AVAILABLE DATA below:

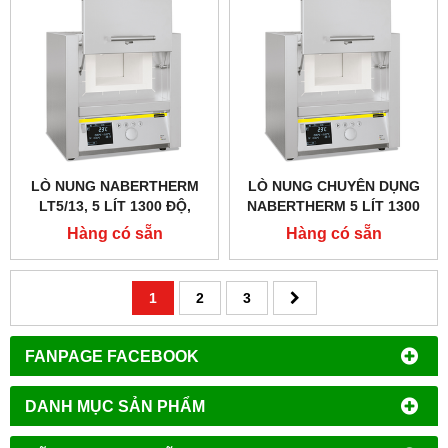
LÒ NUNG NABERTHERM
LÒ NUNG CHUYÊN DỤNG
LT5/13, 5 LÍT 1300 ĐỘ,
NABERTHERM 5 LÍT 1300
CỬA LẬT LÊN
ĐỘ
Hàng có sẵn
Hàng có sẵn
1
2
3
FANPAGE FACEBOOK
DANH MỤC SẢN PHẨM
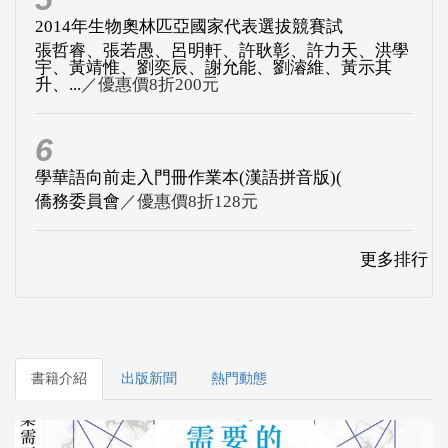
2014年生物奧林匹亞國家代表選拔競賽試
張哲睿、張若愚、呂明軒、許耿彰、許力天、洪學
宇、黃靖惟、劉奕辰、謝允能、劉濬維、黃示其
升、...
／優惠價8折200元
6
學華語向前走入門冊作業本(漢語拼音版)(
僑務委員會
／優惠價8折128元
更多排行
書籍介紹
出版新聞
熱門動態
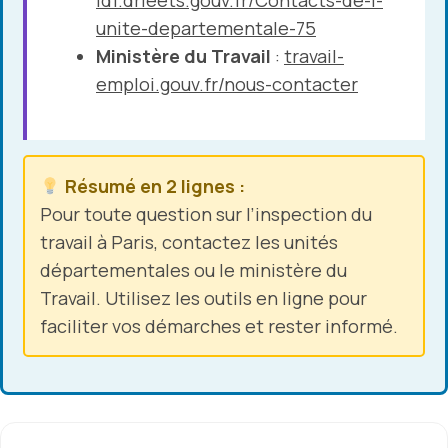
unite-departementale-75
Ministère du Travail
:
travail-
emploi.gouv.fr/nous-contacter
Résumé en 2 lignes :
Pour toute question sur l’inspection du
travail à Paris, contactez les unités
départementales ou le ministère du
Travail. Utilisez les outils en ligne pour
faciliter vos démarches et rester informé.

End of AVAILABLE DATA.
AVAILABLE DATA below:

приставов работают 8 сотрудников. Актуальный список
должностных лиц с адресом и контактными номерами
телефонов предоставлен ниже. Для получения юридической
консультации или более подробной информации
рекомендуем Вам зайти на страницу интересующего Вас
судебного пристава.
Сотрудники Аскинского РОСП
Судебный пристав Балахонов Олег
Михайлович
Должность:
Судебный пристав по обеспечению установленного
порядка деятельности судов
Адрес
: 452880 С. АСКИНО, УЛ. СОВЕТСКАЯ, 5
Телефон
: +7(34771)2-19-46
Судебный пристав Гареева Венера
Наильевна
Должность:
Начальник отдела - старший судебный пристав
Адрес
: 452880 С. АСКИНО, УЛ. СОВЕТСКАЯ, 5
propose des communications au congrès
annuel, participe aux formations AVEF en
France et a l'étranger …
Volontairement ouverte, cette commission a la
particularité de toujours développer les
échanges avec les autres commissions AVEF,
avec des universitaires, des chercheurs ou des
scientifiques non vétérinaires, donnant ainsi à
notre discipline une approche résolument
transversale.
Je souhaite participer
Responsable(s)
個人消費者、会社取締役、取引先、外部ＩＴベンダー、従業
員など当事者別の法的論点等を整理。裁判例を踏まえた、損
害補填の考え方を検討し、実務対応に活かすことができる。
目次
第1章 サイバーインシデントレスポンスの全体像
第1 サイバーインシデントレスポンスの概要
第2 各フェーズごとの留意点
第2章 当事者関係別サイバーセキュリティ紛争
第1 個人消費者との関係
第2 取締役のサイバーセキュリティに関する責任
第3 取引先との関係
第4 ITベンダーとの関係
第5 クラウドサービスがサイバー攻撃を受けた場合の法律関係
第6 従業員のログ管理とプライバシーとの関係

End of AVAILABLE DATA.
AVAILABLE DATA below:

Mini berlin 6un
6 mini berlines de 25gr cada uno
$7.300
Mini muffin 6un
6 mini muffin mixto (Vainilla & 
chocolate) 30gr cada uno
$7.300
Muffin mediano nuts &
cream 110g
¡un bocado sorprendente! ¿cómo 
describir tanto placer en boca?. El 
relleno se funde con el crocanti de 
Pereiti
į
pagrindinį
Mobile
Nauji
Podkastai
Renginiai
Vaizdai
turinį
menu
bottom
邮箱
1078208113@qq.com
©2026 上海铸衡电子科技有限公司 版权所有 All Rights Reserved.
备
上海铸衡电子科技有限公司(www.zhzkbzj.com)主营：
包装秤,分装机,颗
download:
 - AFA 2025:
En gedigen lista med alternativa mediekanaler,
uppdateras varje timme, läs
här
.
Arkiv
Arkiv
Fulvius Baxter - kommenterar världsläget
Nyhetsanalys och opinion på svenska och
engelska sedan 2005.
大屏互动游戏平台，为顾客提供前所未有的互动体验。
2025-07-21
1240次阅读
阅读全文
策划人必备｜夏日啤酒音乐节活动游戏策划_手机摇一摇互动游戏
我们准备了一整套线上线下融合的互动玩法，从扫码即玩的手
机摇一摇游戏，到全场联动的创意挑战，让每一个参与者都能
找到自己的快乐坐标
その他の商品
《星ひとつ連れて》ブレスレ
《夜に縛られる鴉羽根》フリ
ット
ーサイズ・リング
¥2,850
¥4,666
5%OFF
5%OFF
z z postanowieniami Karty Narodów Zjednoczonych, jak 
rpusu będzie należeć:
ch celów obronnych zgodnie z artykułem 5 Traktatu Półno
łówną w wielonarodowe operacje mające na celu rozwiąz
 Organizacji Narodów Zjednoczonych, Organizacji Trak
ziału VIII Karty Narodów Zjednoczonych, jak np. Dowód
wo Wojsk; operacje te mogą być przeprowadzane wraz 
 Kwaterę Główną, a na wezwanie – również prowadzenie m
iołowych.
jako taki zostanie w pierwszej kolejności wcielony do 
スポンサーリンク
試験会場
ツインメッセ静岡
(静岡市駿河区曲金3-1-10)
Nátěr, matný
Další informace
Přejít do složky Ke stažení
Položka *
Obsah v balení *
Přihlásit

End of AVAILABLE DATA.

WHAT YOU ARE ASKED TO DO
Please give an exact copy of the entries above, from the line with "emploi.gouv.fr/nous-contacter" down to the line with "faciliter vos démarches et rester informé.", inclusive, and nothing else.

ANSWER BOX
emploi.gouv.fr/nous-contacter
Résumé en 2 lignes :
Pour toute question sur l’inspection du
travail à Paris, contactez les unités
départementales ou le ministère du
Travail. Utilisez les outils en ligne pour
faciliter vos démarches et rester informé.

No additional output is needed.